While I get my head round all these, a mention for a couple of very fine records I’ve neglected to write about in the past few weeks. One is by James Jackson Toth, who’s figured here in the past when he was known as Wooden Wand. To recap: Wooden Wand originally fronted a ragged and delirious collective called The Vanishing Voice, who operated vaguely in the interstices between folk, jazz, rock and general clattery leftfield improv in much the same way as, say, Sunburned Hand Of The Man.
All well and good.

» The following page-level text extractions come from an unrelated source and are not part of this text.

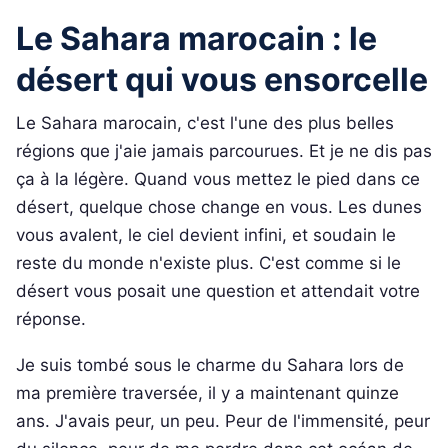
Le Sahara marocain : le
désert qui vous ensorcelle
Le Sahara marocain, c'est l'une des plus belles
régions que j'aie jamais parcourues. Et je ne dis pas
ça à la légère. Quand vous mettez le pied dans ce
désert, quelque chose change en vous. Les dunes
vous avalent, le ciel devient infini, et soudain le
reste du monde n'existe plus. C'est comme si le
désert vous posait une question et attendait votre
réponse.
Je suis tombé sous le charme du Sahara lors de
ma première traversée, il y a maintenant quinze
ans. J'avais peur, un peu. Peur de l'immensité, peur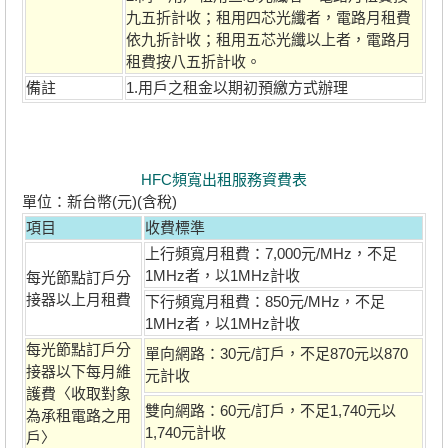
九五折計收；租用四芯光纖者，電路月租費
依九折計收；租用五芯光纖以上者，電路月
租費按八五折計收。
備註
1.用戶之租金以期初預繳方式辦理
HFC頻寬出租服務資費表
單位：新台幣(元)(含稅)
項目
收費標準
上行頻寬月租費：7,000元/MHz，不足
1MHz者，以1MHz計收
每光節點訂戶分
接器以上月租費
下行頻寬月租費：850元/MHz，不足
1MHz者，以1MHz計收
每光節點訂戶分
單向網路：30元/訂戶，不足870元以870
接器以下每月維
元計收
護費〈收取對象
雙向網路：60元/訂戶，不足1,740元以
為承租電路之用
1,740元計收
戶〉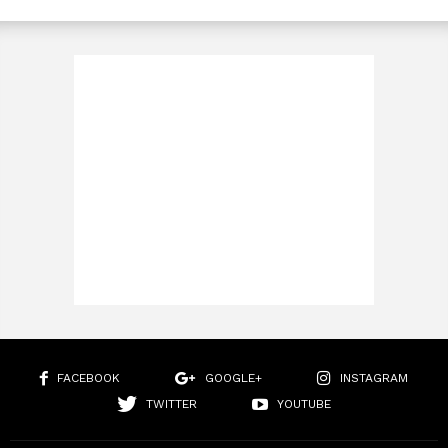
FACEBOOK
GOOGLE+
INSTAGRAM
TWITTER
YOUTUBE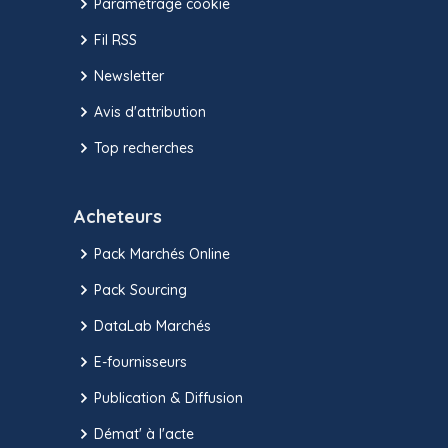
Paramétrage cookie
Fil RSS
Newsletter
Avis d'attribution
Top recherches
Acheteurs
Pack Marchés Online
Pack Sourcing
DataLab Marchés
E-fournisseurs
Publication & Diffusion
Démat' à l'acte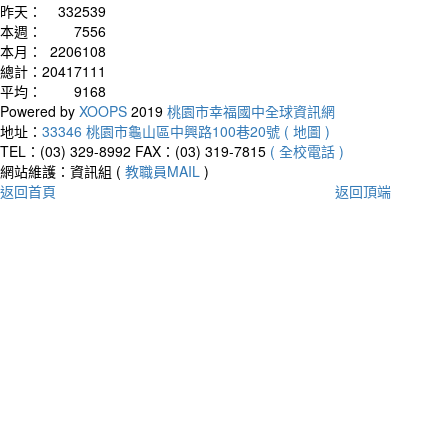
昨天：
332539
本週：
7556
本月：
2206108
總計：
20417111
平均：
9168
Powered by
XOOPS
2019
桃園市幸福國中全球資訊網
地址：
33346 桃園市龜山區中興路100巷20號 ( 地圖 )
TEL：(03) 329-8992
FAX：(03) 319-7815
( 全校電話 )
網站維護：資訊組 (
教職員MAIL
)
返回首頁
返回頂端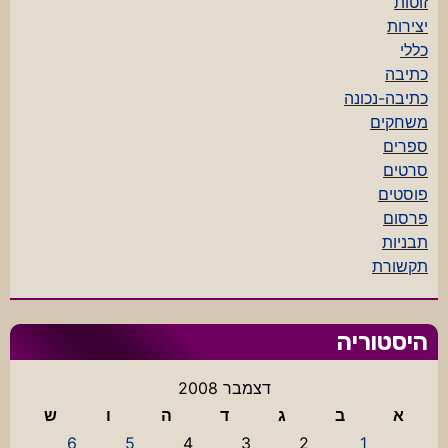
זוטות
יצירות
כללי
כתיבה
כתיבה-נכונה
משחקים
ספרים
סרטים
פוסטים
פרסום
תבניות
תקשורת
היסטוריה
דצמבר 2008
א
ב
ג
ד
ה
ו
ש
6
5
4
3
2
1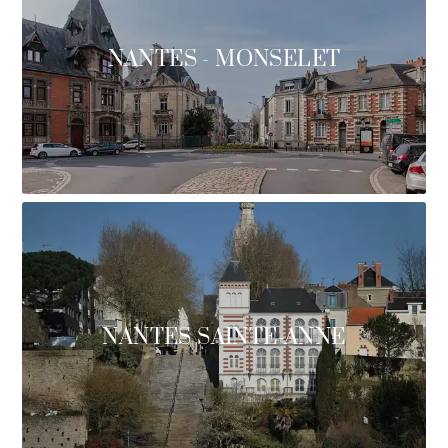
NANTES - MONSELET
NANTES SAINTE-ANNE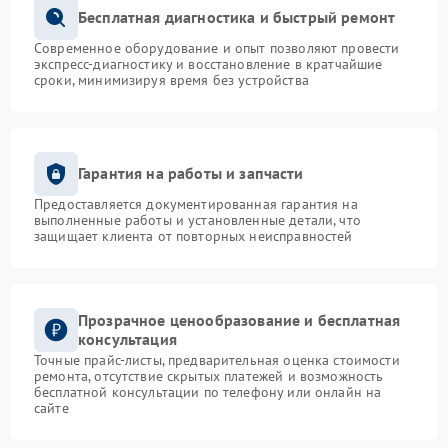
Бесплатная диагностика и быстрый ремонт
Современное оборудование и опыт позволяют провести
экспресс-диагностику и восстановление в кратчайшие
сроки, минимизируя время без устройства
Гарантия на работы и запчасти
Предоставляется документированная гарантия на
выполненные работы и установленные детали, что
защищает клиента от повторных неисправностей
Прозрачное ценообразование и бесплатная
консультация
Точные прайс-листы, предварительная оценка стоимости
ремонта, отсутствие скрытых платежей и возможность
бесплатной консультации по телефону или онлайн на
сайте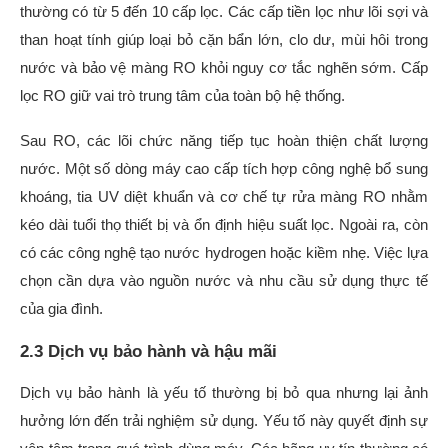
thường có từ 5 đến 10 cấp lọc. Các cấp tiền lọc như lõi sợi và
than hoạt tính giúp loại bỏ cặn bẩn lớn, clo dư, mùi hôi trong
nước và bảo vệ màng RO khỏi nguy cơ tắc nghẽn sớm. Cấp
lọc RO giữ vai trò trung tâm của toàn bộ hệ thống.
Sau RO, các lõi chức năng tiếp tục hoàn thiện chất lượng
nước. Một số dòng máy cao cấp tích hợp công nghệ bổ sung
khoáng, tia UV diệt khuẩn và cơ chế tự rửa màng RO nhằm
kéo dài tuổi thọ thiết bị và ổn định hiệu suất lọc. Ngoài ra, còn
có các công nghệ tạo nước hydrogen hoặc kiềm nhẹ. Việc lựa
chọn cần dựa vào nguồn nước và nhu cầu sử dụng thực tế
của gia đình.
2.3 Dịch vụ bảo hành và hậu mãi
Dịch vụ bảo hành là yếu tố thường bị bỏ qua nhưng lại ảnh
hưởng lớn đến trải nghiệm sử dụng. Yếu tố này quyết định sự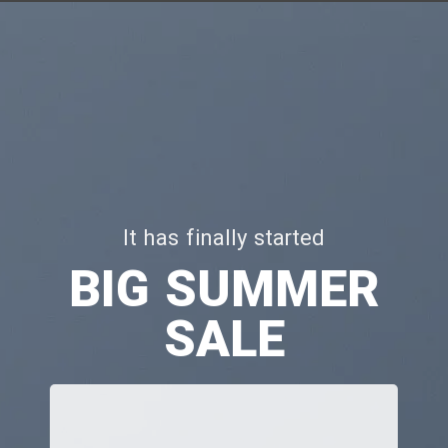
It has finally started
BIG SUMMER
SALE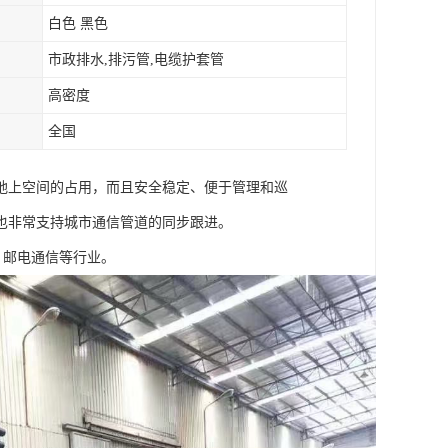
白色 黑色
市政排水,排污管,电缆护套管
高密度
全国
地上空间的占用，而且安全稳定、便于管理和巡
也非常支持城市通信管道的同步跟进。
，邮电通信等行业。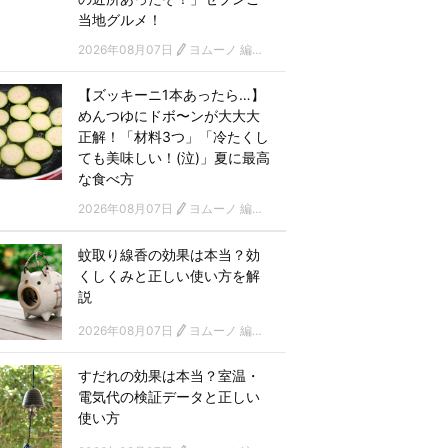
当地グルメ！
2026年08月07日
ヨムーノ 編集部
【ズッキーニ1本あったら…】
めんつゆにドボ〜ンが大大大
正解！「材料3つ」「冷たくし
ても美味しい！(泣)」夏に最高
な食べ方
2026年08月07日
ヨムーノ 編集部
蚊取り線香の効果は本当？効
くしくみと正しい使い方を解
説
2026年08月07日
ヨムーノ 編集部
すだれの効果は本当？室温・
電気代の検証データと正しい
使い方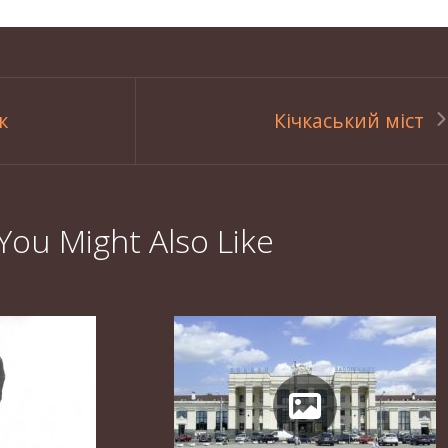
к
Кічкаський міст
You Might Also Like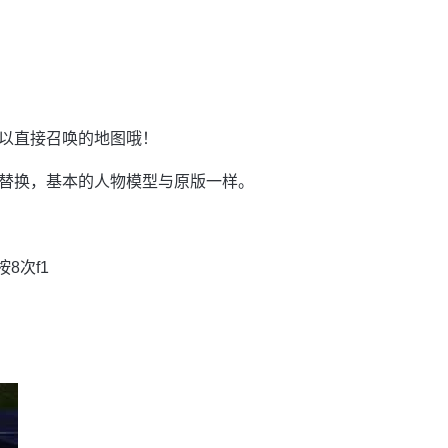
以直接召唤的地图哦！
替换，基本的人物模型与原版一样。
8次f1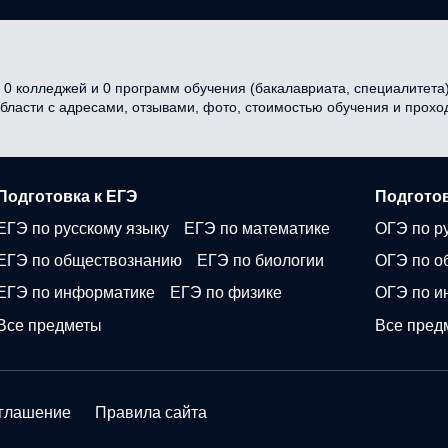
0 колледжей и 0 программ обучения (бакалавриата, специалитета) 
области с адресами, отзывами, фото, стоимостью обучения и прох
Подготовка к ЕГЭ
Подготов
ЕГЭ по русскому языку
ЕГЭ по математике
ОГЭ по р
ЕГЭ по обществознанию
ЕГЭ по биологии
ОГЭ по о
ЕГЭ по информатике
ЕГЭ по физике
ОГЭ по и
Все предметы
Все пред
оглашение
Правила сайта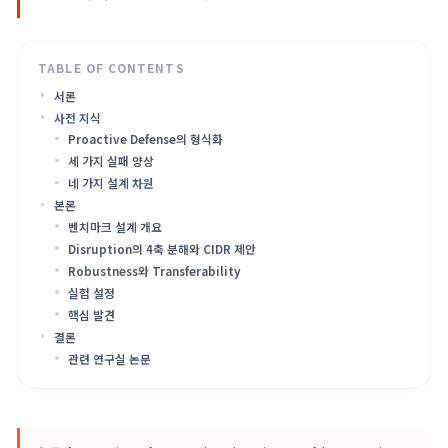
분해하고, 견고성-disruption 트레이드오프 및 단일 생성기 평
의 일반화 과대평가 문제를 밝힘.
서론
사전 지식
Proactive Defense의 형식화
세 가지 실패 양상
네 가지 설계 차원
본론
벤치마크 설계 개요
Disruption의 4축 분해와 CIDR 제안
Robustness와 Transferability
실험 설정
핵심 발견
결론
관련 연구실 논문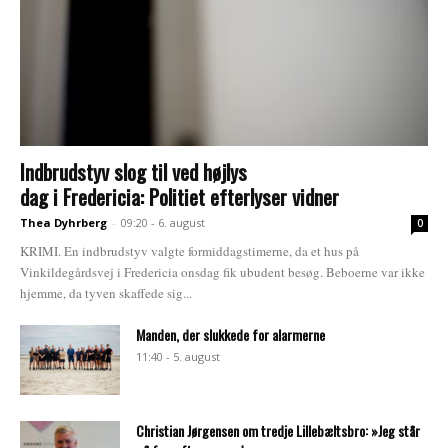
Indbrudstyv slog til ved højlys
dag i Fredericia: Politiet efterlyser vidner
Thea Dyhrberg
-
09:20 - 6. august
0
KRIMI. En indbrudstyv valgte formiddagstimerne, da et hus på
Vinkildegårdsvej i Fredericia onsdag fik ubudent besøg. Beboerne var ikke
hjemme, da tyven skaffede sig...
Manden, der slukkede for alarmerne
11:40 - 5. august
Christian Jørgensen om tredje Lillebæltsbro: »Jeg står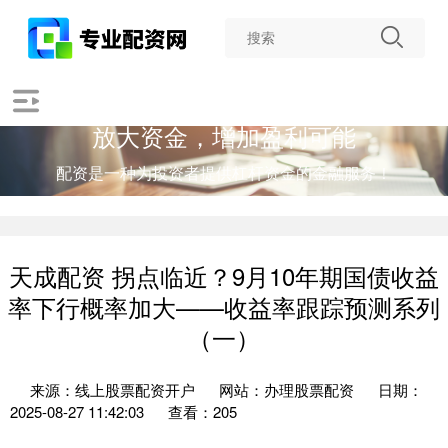
放大资金，增加盈利可能
配资是一种为投资者提供杠杆资金的金融服务！
天成配资 拐点临近？9月10年期国债收益
率下行概率加大——收益率跟踪预测系列
（一）
来源：线上股票配资开户
网站：办理股票配资
日期：
2025-08-27 11:42:03
查看：205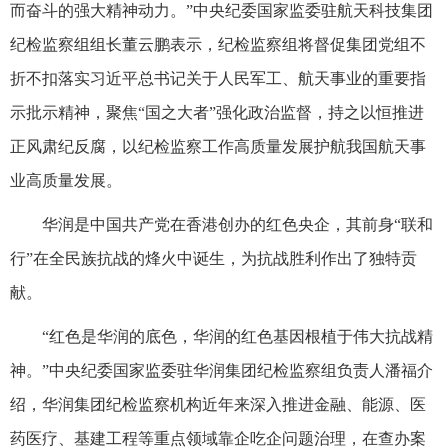
而奋斗的强大精神动力。”中央纪委国家监委驻航天科技集团
纪检监察组组长董云鹏表示，纪检监察组将督促集团党组不
折不扣落实习近平总书记关于人民军工、航天事业的重要指
示批示精神，聚焦“国之大者”强化政治监督，持之以恒推进
正风肃纪反腐，以纪检监察工作高质量发展护航我国航天事
业高质量发展。
华润是中国共产党在香港创办的红色央企，其前身“联和
行”在全民族抗战的烽火中诞生，为抗战胜利作出了独特贡
献。
“红色是华润的底色，华润的红色基因根植于伟大抗战精
神。”中央纪委国家监委驻华润集团纪检监察组负责人潘福介
绍，华润集团纪检监察机构近年来深入推进金融、能源、医
药医疗、基建工程等重点领域靠企吃企问题治理，在查办案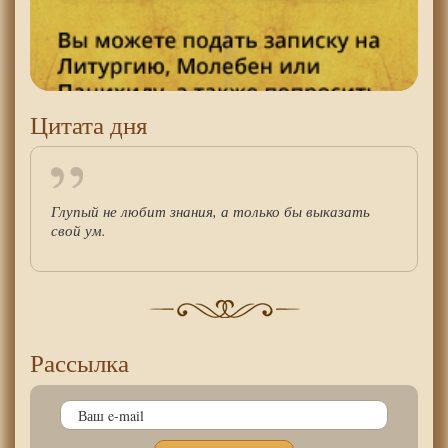
Цитата дня
Глупый не любит знания, а только бы выказать
свой ум.
Рассылка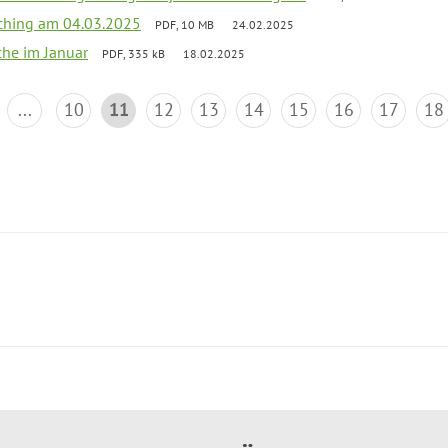
ching am 04.03.2025
PDF, 10 MB
24.02.2025
che im Januar
PDF, 335 kB
18.02.2025
...
10
11
12
13
14
15
16
17
18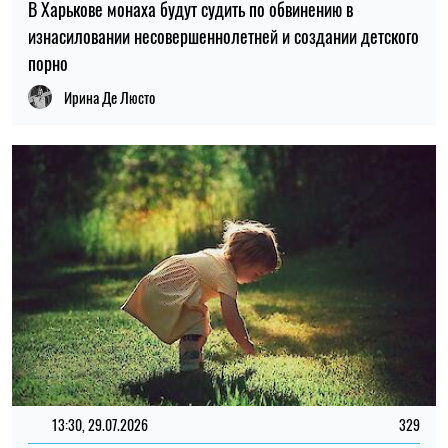
В Харькове монаха будут судить по обвинению в
изнасиловании несовершеннолетней и создании детского
порно
Ирина Де Люсто
13:30, 29.07.2026
329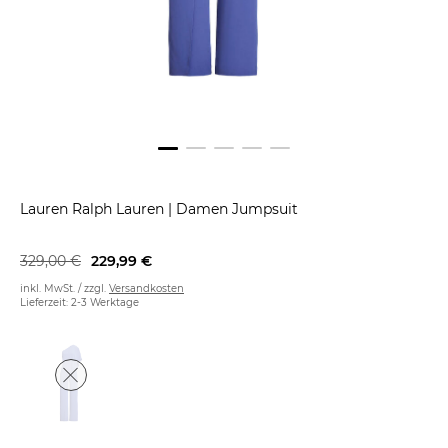
Lauren Ralph Lauren
|
Damen Jumpsuit
329,00 €
229,99 €
inkl. MwSt. / zzgl.
Versandkosten
Lieferzeit: 2-3 Werktage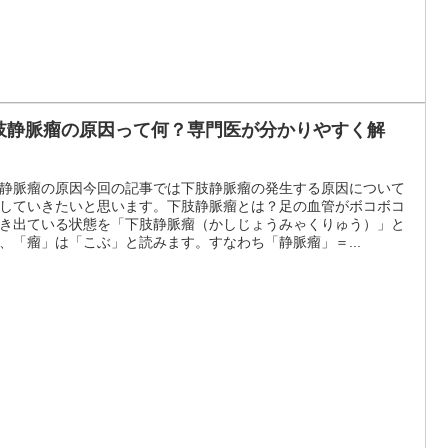
肢静脈瘤の原因って何？専門医が分かりやすく解
！
静脈瘤の原因今回の記事では下肢静脈瘤の発生する原因について
していきたいと思います。下肢静脈瘤とは？足の血管がボコボコ
き出ている状態を「下肢静脈瘤（かしじょうみゃくりゅう）」と
、「瘤」は「こぶ」と読みます。すなわち「静脈瘤」＝...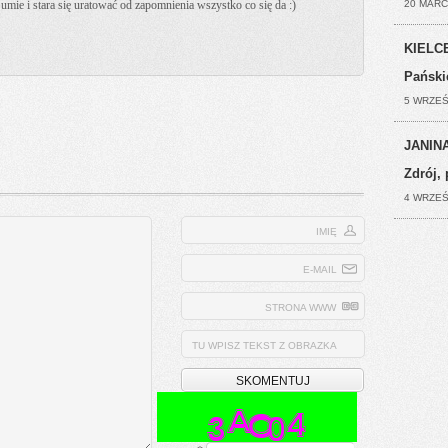
k umie i stara się uratować od zapomnienia wszystko co się da :)
20 MARC
KIELCE
Pański
5 WRZEŚ
JANINA
Zdrój, 
4 WRZEŚ
IMIĘ
E-MAIL
STRONA WWW
TU WPISZ TEKST Z OBRAZKA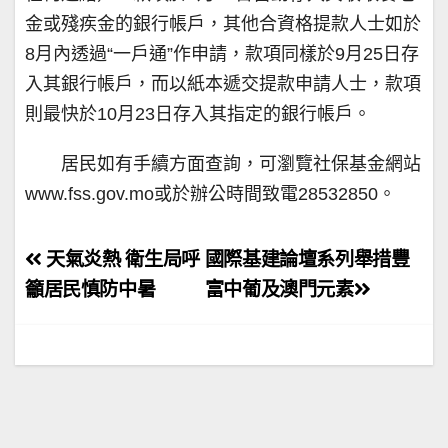
金或殘疾金的銀行帳戶，其他合資格提款人士如於
8月內透過“一戶通”作申請，款項同樣於9月25日存
入其銀行帳戶，而以紙本遞交提款申請人士，款項
則最快於10月23日存入其指定的銀行帳戶。
居民如有手續方面查詢，可瀏覽社保基金網站
www.fss.gov.mo或於辦公時間致電28532850。
文
天氣炎熱 衛生局呼
國際基建論壇系列舉措豐
章
籲居民慎防中暑
富中葡及澳門元素
導
覽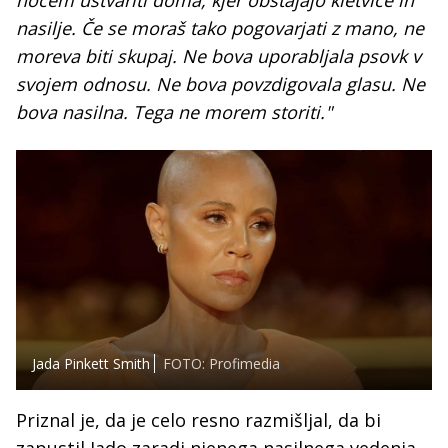
nočem ustvariti doma, kjer obstajajo kletvice in
nasilje. Če se moraš tako pogovarjati z mano, ne
moreva biti skupaj. Ne bova uporabljala psovk v
svojem odnosu. Ne bova povzdigovala glasu. Ne
bova nasilna. Tega ne morem storiti."
Jada Pinkett Smith
FOTO: Profimedia
Priznal je, da je celo resno razmišljal, da bi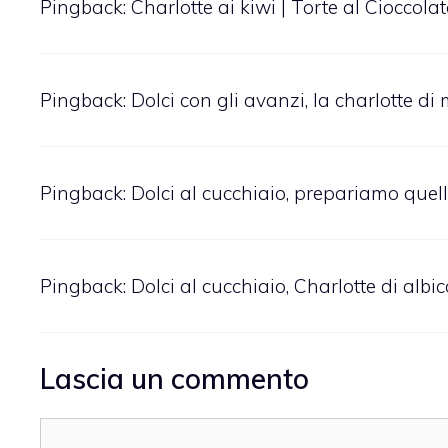
Pingback:
Charlotte ai kiwi | Torte al Cioccola
Pingback:
Dolci con gli avanzi, la charlotte d
Pingback:
Dolci al cucchiaio, prepariamo quello
Pingback:
Dolci al cucchiaio, Charlotte di albi
Lascia un commento
Commento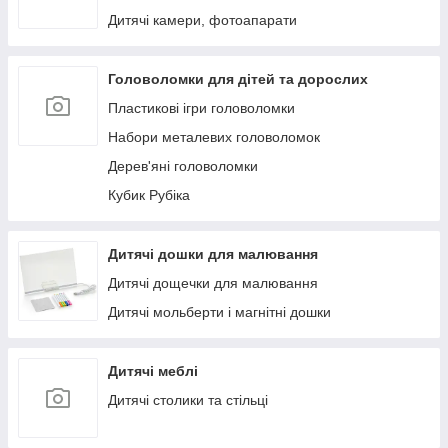
Дитячі камери, фотоапарати
Головоломки для дітей та дорослих
Пластикові ігри головоломки
Набори металевих головоломок
Дерев'яні головоломки
Кубик Рубіка
Дитячі дошки для малювання
Дитячі дощечки для малювання
Дитячі мольберти і магнітні дошки
Дитячі меблі
Дитячі столики та стільці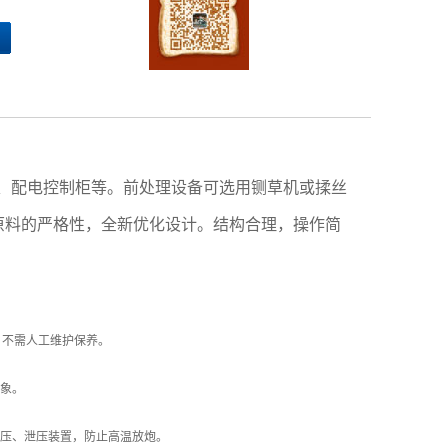
、配电控制柜等。前处理设备可选用铡草机或揉丝
原料的严格性，全新优化设计。结构合理，操作简
，不需人工维护保养。
象。
压、泄压装置，防止高温放炮。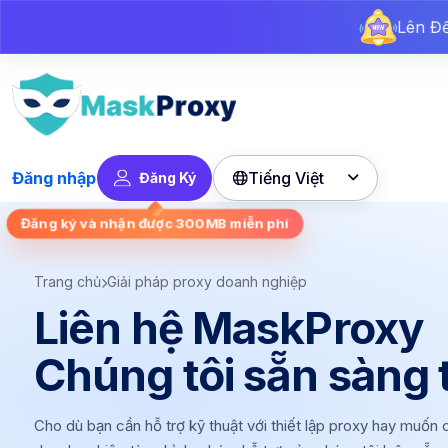
Lê
Lê
Lên 
Tiếng Việt
Đăng nhập
Đăng Ký

Đăng ký và nhận được
300MB
miễn phí
Trang chủ
Giải pháp proxy doanh nghiệp
Liên hệ MaskProxy
Chúng tôi sẵn sàng 
Cho dù bạn cần hỗ trợ kỹ thuật với thiết lập proxy hay muốn 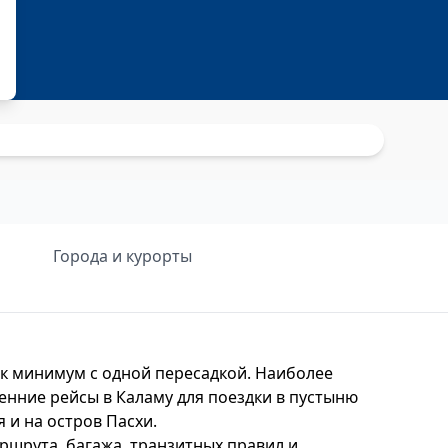
и
Города и курорты
ак минимум с одной пересадкой. Наиболее
нние рейсы в Каламу для поездки в пустыню
 и на остров Пасхи.
ршрута, багажа, транзитных правил и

Of late, however, Wand has been heading down a more orthodox, and surprisingly more satisfying route, showcased on 2006’s “Second Guessing” and last year’s Lee Ranaldo-produced “James And The Quiet”. This time out, with “Waiting In Vain”, Toth has reclaimed his real name and made his straightest record yet.
Like those last couple of records, the influence of Dylan hangs heavy over parts of this, especially the rackety faster tracks like the Rolling Thunder-ish “Beulah The Good”. But Toth is shaping more of an individual sonic character to match his myth-heavy lyrics – even if that character seems firmly and purposefully stuck in a deep 1975 singer-songwriter place.
In this, he’s recruited another stellar crew, with Andy Cabic and Otto Hauser of the Vetiver/Devendra family, Carla Bozulich, one of Deerhoof and, most pronouncedly, the mighty Nels Cline, currently embedded in Wilco. It’s Cline, I suspect, who shreds up the climax of “The Banquet Styx” in the style, as Phil here pointed out this morning, of Robert Quine.
There’s a countryish lilt to some of Toth’s writing, too, which he shares with TK Webb. Webb first made it onto my radar a couple of years back with “Phantom Parade”, a decently grimy stab at Americana which betrayed vague sympathies with people like William Elliot Whitmore and Mark Lanegan. Now, it seems, Webb is taking the reverse path to Lanegan, since TK Webb & The Visions’ “Ancestor” finds him trying on the sort of rootsy grunge that isn’t dissimilar to how those early/mid ‘90s Screaming Trees albums sounded.
It’s a good fit for Webb, and his new band – featuring various bits of Love As Laughter, whose new record I should write about, too – sound cool: very heavy, discreetly psychedelic. The essence of his songwriting – earthy, measured, possibly the product of hearing one or two Neil Young albums at a formative point in time – hasn’t really changed that much. But this thick, seething makeover really suits him. A great opening track, “Teen Is Still Shaking”, sets the agenda very clearly.